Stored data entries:

BEGIN

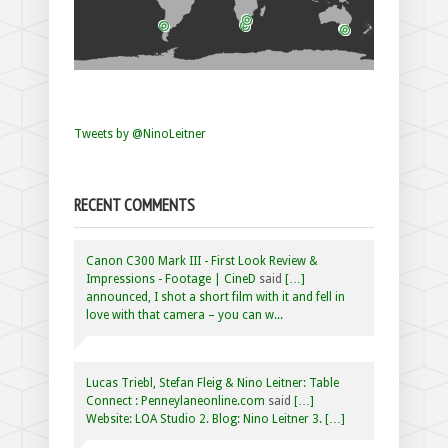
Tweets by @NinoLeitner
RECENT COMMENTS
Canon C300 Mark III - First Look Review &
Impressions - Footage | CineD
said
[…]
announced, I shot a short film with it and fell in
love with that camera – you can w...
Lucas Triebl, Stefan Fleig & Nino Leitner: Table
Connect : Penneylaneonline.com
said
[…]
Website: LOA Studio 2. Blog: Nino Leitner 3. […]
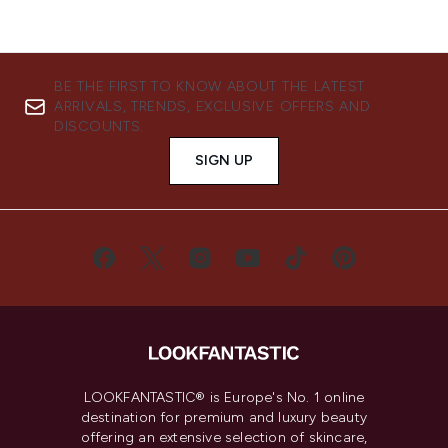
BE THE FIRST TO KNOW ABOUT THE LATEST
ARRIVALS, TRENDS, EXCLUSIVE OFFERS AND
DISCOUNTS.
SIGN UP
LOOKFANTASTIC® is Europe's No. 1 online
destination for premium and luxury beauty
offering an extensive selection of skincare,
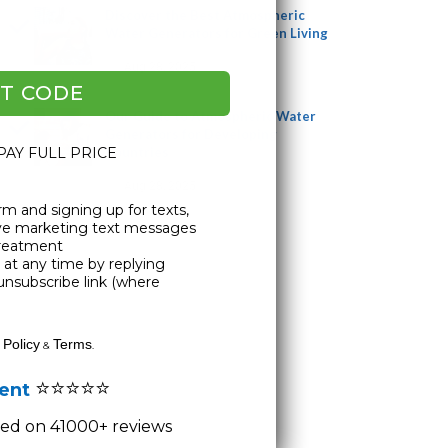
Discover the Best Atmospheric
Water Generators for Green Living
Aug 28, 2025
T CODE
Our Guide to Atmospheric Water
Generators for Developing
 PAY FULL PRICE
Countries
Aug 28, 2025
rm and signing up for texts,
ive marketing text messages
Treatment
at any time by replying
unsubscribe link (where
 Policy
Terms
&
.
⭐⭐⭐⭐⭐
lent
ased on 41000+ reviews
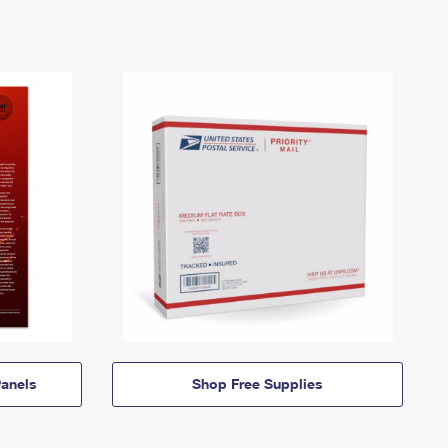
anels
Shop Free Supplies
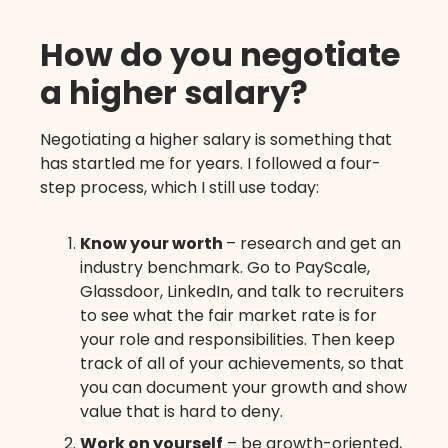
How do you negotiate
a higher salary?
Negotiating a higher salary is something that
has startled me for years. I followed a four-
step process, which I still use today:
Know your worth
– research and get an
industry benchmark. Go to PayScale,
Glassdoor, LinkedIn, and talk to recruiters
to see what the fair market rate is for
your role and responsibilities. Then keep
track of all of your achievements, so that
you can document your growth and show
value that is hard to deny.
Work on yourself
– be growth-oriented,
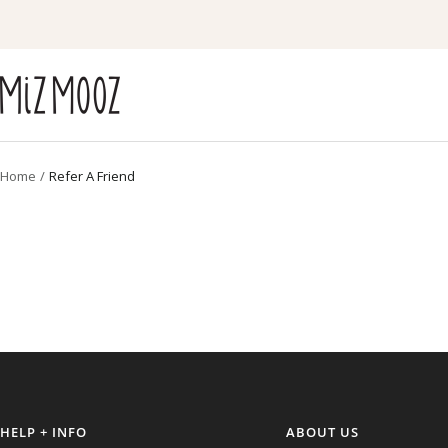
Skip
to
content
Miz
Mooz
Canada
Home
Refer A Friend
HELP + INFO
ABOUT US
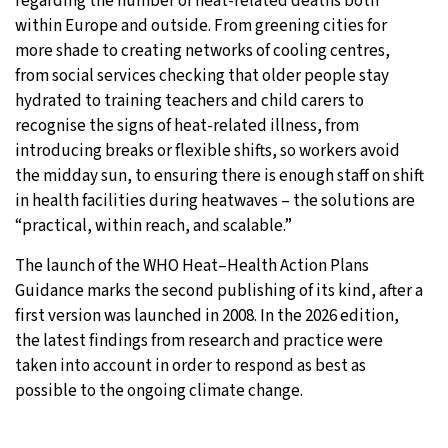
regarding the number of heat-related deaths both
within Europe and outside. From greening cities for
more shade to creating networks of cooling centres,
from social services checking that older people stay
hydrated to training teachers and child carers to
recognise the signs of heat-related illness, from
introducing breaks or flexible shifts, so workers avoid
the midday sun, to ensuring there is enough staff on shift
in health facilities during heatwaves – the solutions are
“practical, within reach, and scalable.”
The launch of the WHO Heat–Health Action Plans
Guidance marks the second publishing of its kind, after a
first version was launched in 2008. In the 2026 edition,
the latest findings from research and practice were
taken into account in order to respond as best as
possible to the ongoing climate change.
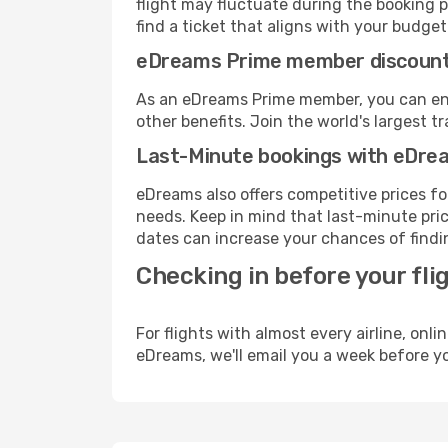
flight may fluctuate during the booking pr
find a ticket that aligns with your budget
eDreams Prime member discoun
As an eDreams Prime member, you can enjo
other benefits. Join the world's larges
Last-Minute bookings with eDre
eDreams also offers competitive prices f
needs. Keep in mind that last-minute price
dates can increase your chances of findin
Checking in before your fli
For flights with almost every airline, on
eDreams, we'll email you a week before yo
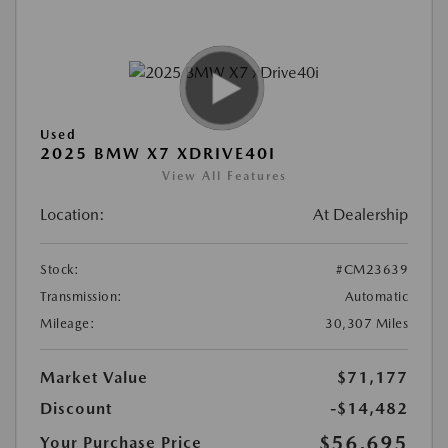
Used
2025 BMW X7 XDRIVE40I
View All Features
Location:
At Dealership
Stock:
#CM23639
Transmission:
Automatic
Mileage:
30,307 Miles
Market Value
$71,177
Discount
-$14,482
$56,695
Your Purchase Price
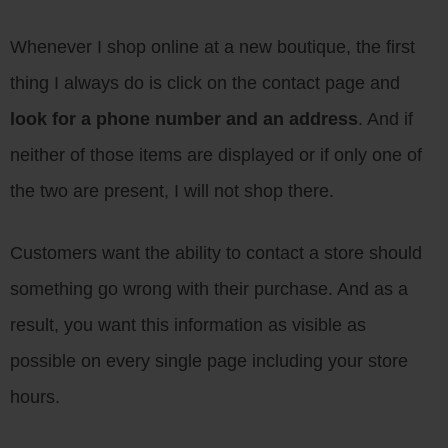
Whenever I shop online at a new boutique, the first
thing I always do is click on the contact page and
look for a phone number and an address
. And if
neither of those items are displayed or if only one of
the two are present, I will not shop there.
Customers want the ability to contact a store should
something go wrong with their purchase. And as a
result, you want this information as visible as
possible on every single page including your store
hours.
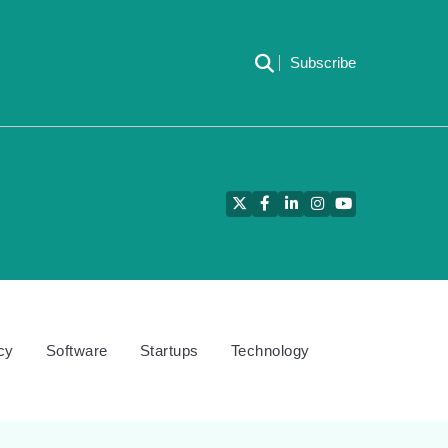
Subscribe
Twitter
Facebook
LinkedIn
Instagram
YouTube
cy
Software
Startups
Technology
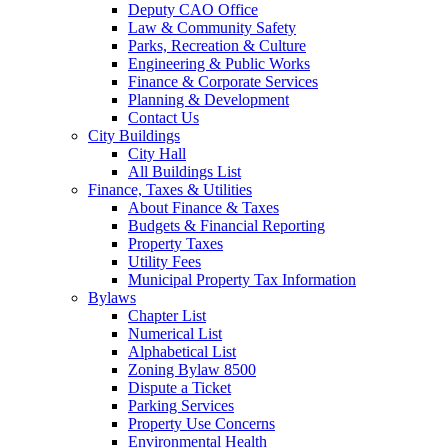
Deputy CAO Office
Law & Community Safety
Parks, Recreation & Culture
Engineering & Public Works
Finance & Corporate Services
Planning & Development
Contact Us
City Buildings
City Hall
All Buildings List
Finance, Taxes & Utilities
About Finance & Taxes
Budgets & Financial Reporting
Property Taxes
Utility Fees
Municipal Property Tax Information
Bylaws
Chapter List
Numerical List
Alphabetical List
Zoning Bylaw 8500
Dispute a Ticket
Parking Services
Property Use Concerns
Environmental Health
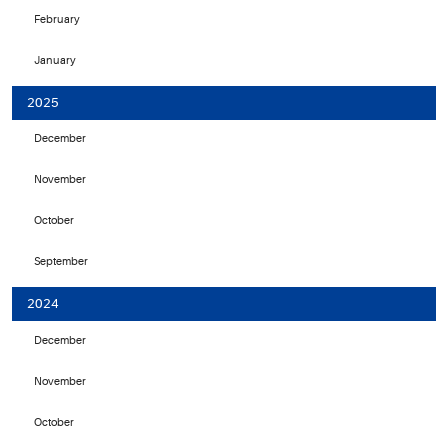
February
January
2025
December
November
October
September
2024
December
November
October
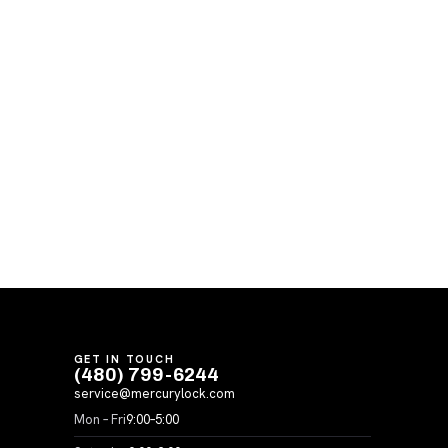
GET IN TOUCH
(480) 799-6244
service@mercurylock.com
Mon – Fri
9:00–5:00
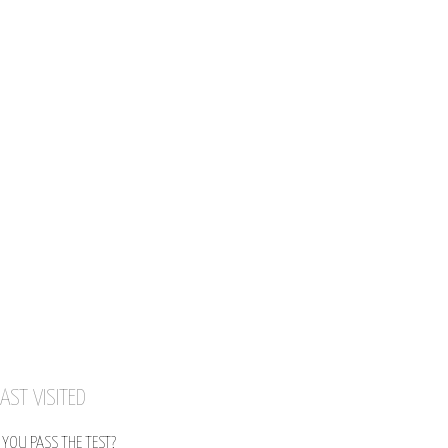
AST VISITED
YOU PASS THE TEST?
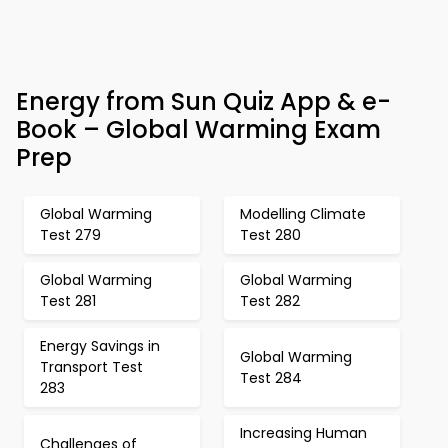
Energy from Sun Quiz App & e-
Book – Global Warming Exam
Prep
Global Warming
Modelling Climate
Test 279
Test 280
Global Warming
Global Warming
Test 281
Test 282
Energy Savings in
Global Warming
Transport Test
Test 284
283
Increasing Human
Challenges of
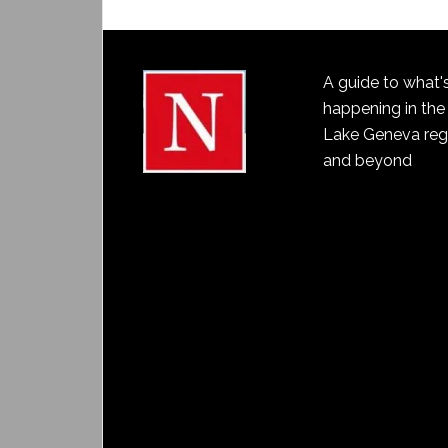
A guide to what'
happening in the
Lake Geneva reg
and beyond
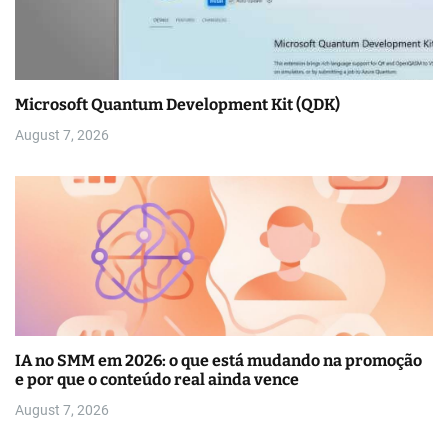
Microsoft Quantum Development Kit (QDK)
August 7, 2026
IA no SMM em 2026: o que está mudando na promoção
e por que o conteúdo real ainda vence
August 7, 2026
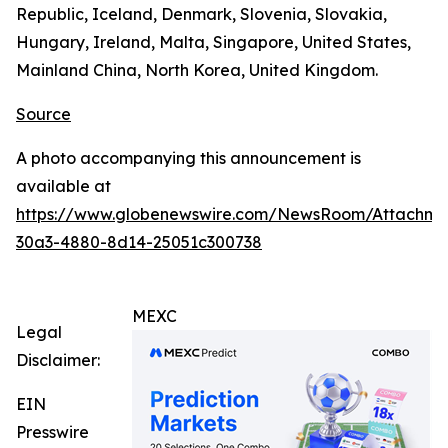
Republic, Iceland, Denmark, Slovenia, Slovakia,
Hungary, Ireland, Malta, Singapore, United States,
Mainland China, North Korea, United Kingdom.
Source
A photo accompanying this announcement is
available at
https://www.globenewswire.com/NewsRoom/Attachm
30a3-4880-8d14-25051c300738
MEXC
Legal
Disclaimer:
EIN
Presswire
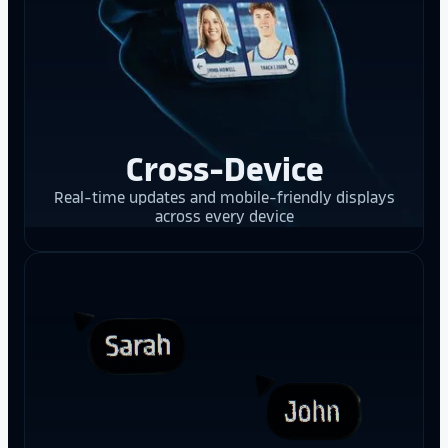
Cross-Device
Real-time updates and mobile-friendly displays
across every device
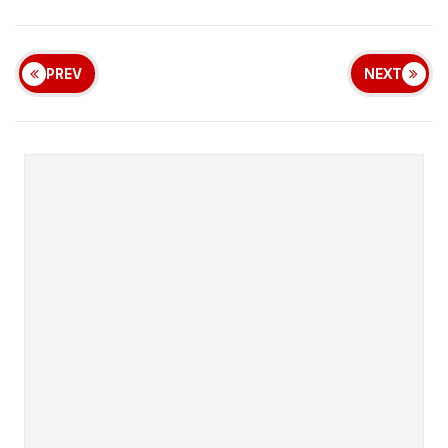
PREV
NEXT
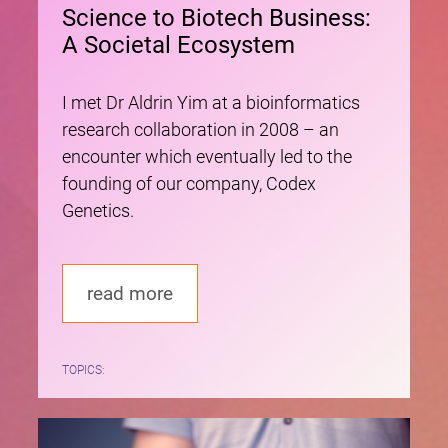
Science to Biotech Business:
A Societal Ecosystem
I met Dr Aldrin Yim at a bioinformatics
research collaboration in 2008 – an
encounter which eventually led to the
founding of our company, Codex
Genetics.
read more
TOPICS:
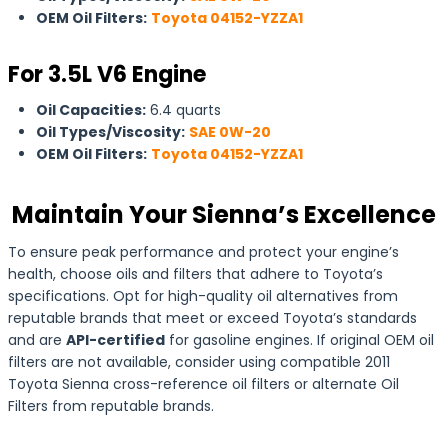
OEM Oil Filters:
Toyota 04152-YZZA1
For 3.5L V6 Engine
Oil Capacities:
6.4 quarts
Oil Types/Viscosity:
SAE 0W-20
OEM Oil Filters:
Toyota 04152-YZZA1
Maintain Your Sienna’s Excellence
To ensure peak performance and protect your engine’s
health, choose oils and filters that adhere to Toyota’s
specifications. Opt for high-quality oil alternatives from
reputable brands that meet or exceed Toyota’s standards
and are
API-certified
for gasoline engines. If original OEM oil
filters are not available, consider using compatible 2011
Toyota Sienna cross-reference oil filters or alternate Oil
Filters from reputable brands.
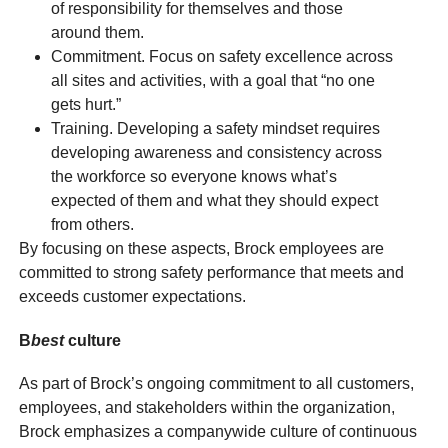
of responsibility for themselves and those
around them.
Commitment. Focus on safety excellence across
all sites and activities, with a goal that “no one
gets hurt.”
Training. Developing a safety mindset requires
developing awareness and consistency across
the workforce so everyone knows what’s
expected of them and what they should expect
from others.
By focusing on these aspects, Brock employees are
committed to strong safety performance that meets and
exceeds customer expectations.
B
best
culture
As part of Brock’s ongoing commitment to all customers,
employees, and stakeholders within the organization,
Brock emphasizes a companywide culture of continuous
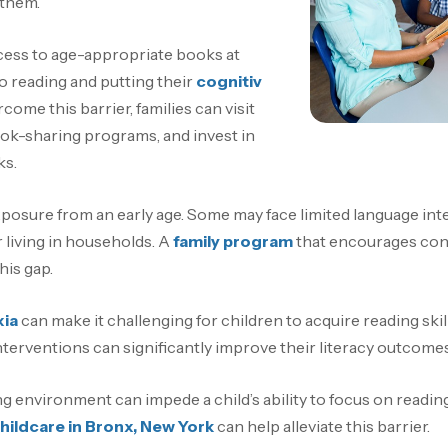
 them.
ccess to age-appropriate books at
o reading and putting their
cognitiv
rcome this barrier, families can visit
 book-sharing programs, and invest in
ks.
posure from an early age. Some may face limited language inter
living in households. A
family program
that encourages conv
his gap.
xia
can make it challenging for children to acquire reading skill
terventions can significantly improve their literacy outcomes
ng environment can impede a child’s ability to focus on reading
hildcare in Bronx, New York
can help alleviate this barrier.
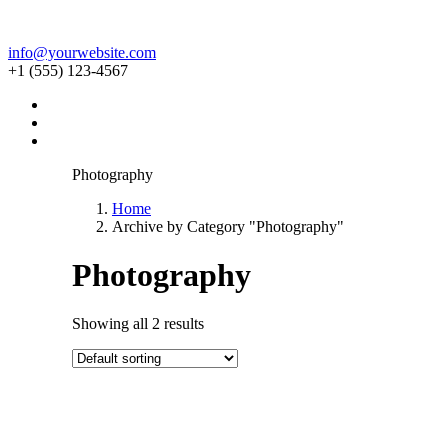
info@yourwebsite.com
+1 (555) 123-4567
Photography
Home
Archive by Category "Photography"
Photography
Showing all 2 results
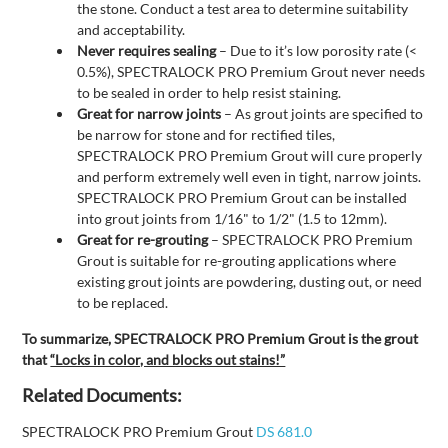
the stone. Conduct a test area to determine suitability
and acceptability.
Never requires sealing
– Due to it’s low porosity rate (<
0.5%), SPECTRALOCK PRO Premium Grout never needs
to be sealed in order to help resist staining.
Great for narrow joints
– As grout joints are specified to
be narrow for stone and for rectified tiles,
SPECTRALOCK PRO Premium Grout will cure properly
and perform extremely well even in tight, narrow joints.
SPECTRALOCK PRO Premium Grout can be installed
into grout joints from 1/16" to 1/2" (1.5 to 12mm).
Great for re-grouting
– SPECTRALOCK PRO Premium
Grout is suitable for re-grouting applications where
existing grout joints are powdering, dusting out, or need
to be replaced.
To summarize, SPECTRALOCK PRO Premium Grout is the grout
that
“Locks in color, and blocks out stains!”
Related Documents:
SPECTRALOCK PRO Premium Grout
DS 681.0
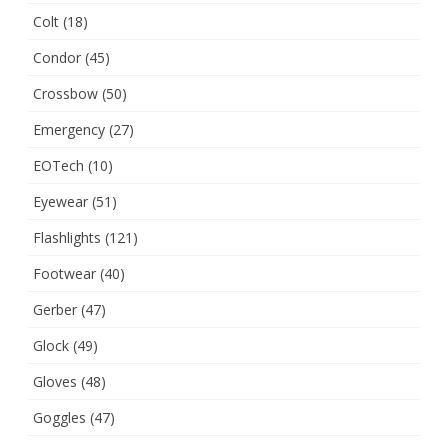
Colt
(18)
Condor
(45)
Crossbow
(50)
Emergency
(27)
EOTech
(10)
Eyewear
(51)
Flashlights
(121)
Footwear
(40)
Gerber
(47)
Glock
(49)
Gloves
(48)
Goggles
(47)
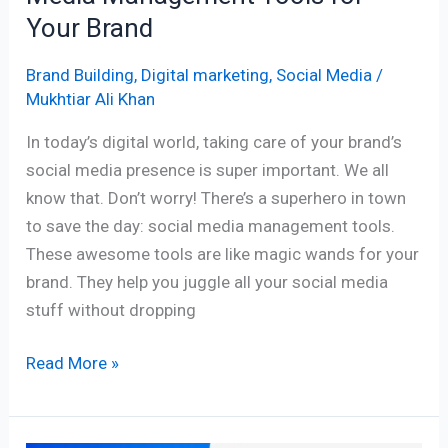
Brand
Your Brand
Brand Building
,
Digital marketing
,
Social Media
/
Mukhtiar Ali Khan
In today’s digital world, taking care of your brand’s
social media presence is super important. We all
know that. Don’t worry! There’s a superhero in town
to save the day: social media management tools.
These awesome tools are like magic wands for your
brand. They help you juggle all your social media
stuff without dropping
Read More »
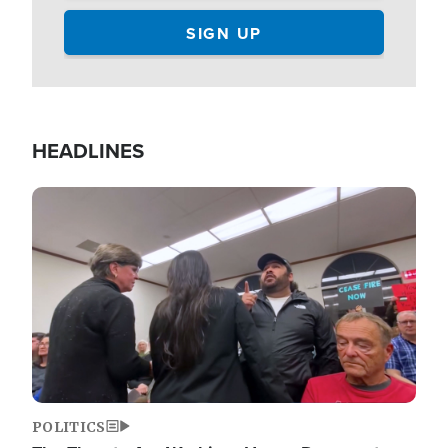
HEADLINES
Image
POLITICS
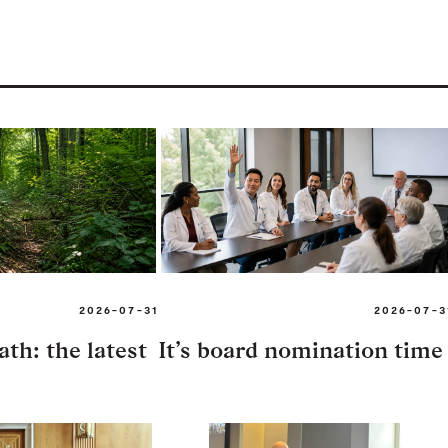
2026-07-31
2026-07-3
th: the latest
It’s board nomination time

END

Go through the entries above and copy out every line that includes the word "United".

Exercise output:
Hungary, Ireland, Malta, Singapore, United States,
Mainland China, North Korea, United Kingdom.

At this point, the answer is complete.